Wednesday, March 2, 2011

Fred: Back in the Day

Fred pouring some in-air Hennessy


A colleague from his days in Ethiopia discovered this telling photograph of Our Beloved Fred, clearly at ease as they flew over the arid terrain they were charged with mapping.  I'm guessing this was snapped at the *end* of a long hot day of topographical fun and games...




The Ethiopia-United States Mapping Mission, also known as the Ethi-U.S. Mapping Mission, was an operation undertaken by the United States Army during the 1960s to provide up-to-date topographic map coverage of the entire country of Ethiopia.
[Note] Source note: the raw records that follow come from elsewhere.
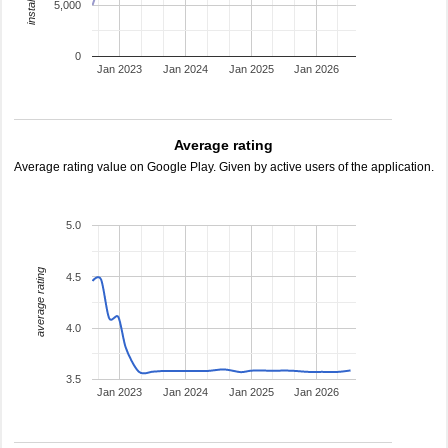
5,000
0
Jan 2023
Jan 2024
Jan 2025
Jan 2026
Average rating
Average rating value on Google Play. Given by active users of the application.
5.0
average rating
4.5
4.0
3.5
Jan 2023
Jan 2024
Jan 2025
Jan 2026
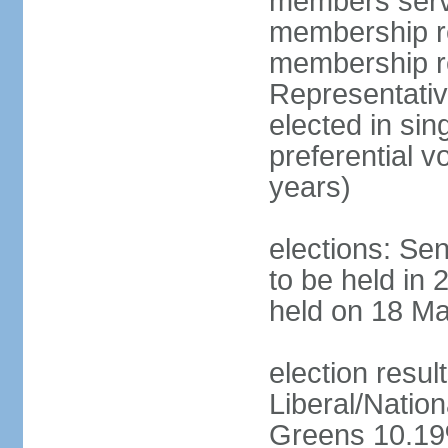
members serve
membership re
membership r
Representativ
elected in sin
preferential 
years)
elections: Se
to be held in 
held on 18 Ma
election resul
Liberal/Natio
Greens 10.19%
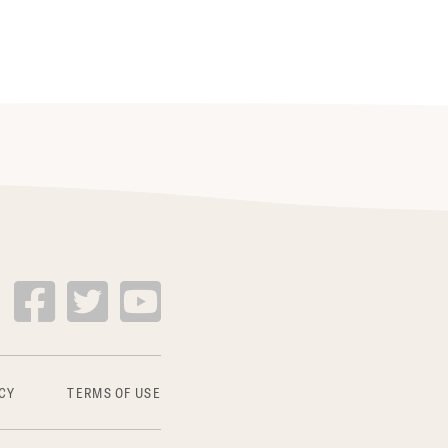
CY
TERMS OF USE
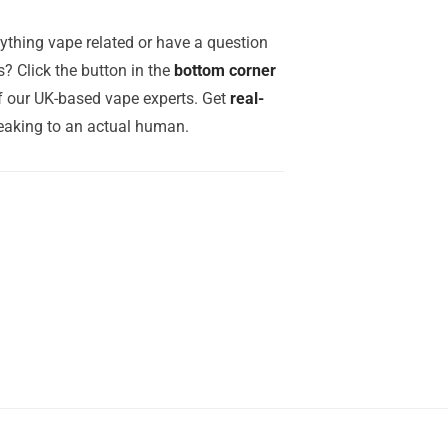
ything vape related or have a question
? Click the button in the
bottom corner
of our UK-based vape experts. Get
real-
aking to an actual human.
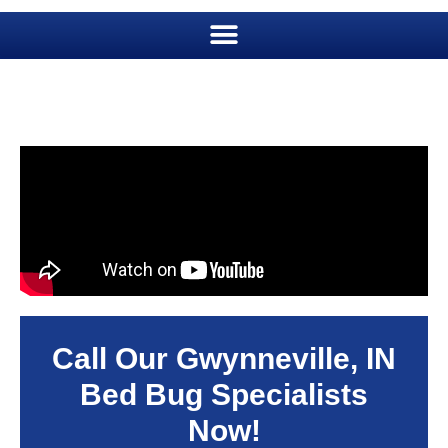
Call Our Gwynneville, IN
Bed Bug Specialists
Now!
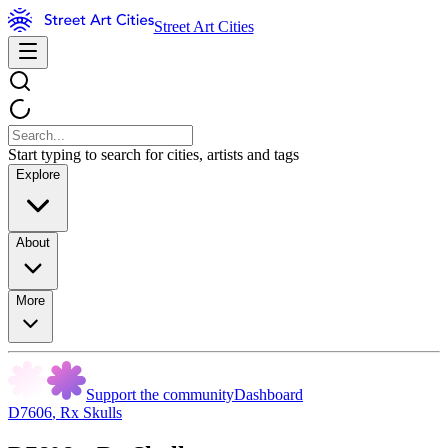
Street Art Cities
Start typing to search for cities, artists and tags
Explore
About
More
Support the community
Dashboard
D7606
,
Rx Skulls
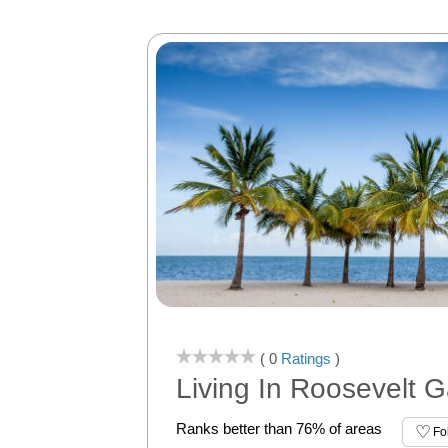
( 0
Ratings
)
Living In Roosevelt 
Ranks better than 76% of areas
Fo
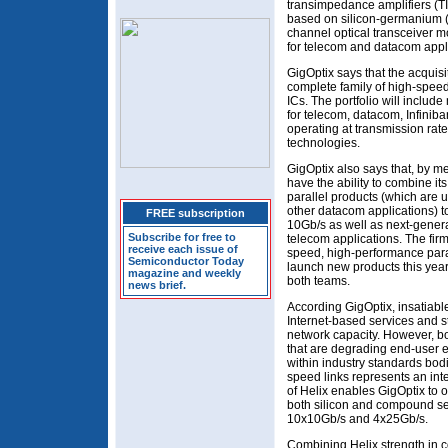
transimpedance amplifiers (TI
based on silicon-germanium (
channel optical transceiver 
for telecom and datacom appl
GigOptix says that the acquisi
complete family of high-spee
ICs. The portfolio will include
for telecom, datacom, Infinib
operating at transmission rat
technologies.
GigOptix also says that, by mer
have the ability to combine its
parallel products (which are 
other datacom applications) t
FREE subscription
10Gb/s as well as next-gene
Subscribe for free to
telecom applications. The firm
receive each issue of
speed, high-performance paral
Semiconductor Today
launch new products this yea
magazine and weekly
both teams.
news brief.
According GigOptix, insatiab
Internet-based services and s
network capacity. However, b
that are degrading end-user 
within industry standards bod
speed links represents an inte
of Helix enables GigOptix to
both silicon and compound s
10x10Gb/s and 4x25Gb/s.
Combining Helix strength in c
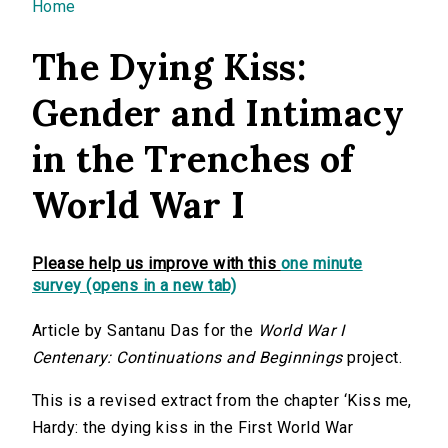
You are here
Home
The Dying Kiss:
Gender and Intimacy
in the Trenches of
World War I
Please help us improve with this
one minute
survey (opens in a new tab)
Article by Santanu Das for the
World War I
Centenary: Continuations and Beginnings
project.
This is a revised extract from the chapter ‘Kiss me,
Hardy: the dying kiss in the First World War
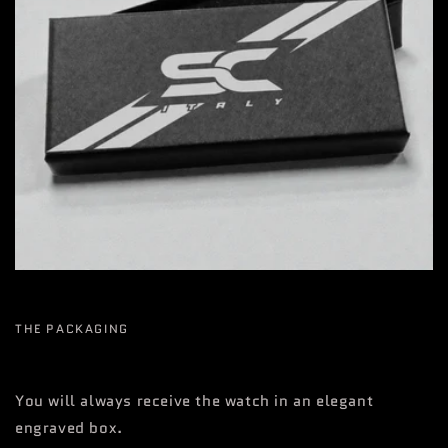
THE PACKAGING
You will always receive the watch in an elegant
engraved box.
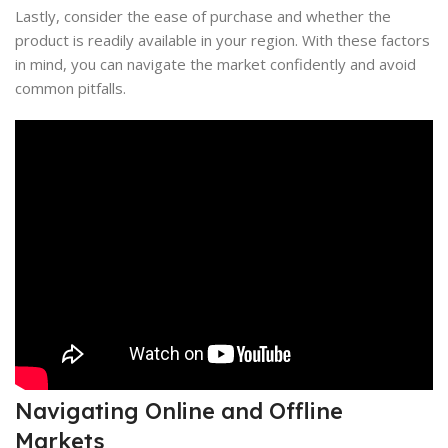
Lastly, consider the ease of purchase and whether the
product is readily available in your region. With these factors
in mind, you can navigate the market confidently and avoid
common pitfalls.
Navigating Online and Offline
Markets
The soldiers who conducted the mapping operations on the ground during that time used the latest surveying and mapping techniques and were exposed to many hardships and dangers, but they completed their mission near the end of the decade. The maps that were created still serve as the base maps for the country of Ethiopia and are presently being updated and maintained by the Ethiopian Mapping Authority.
Fred loved the country so much that at the end of his famously difficult tour of duty (he suffered several severe bouts of Hennessy Elbow) -- he stuck around for a number of years as an advising civilian.  Today, we honor Ethiopia by sponsoring kids through ChildFund International.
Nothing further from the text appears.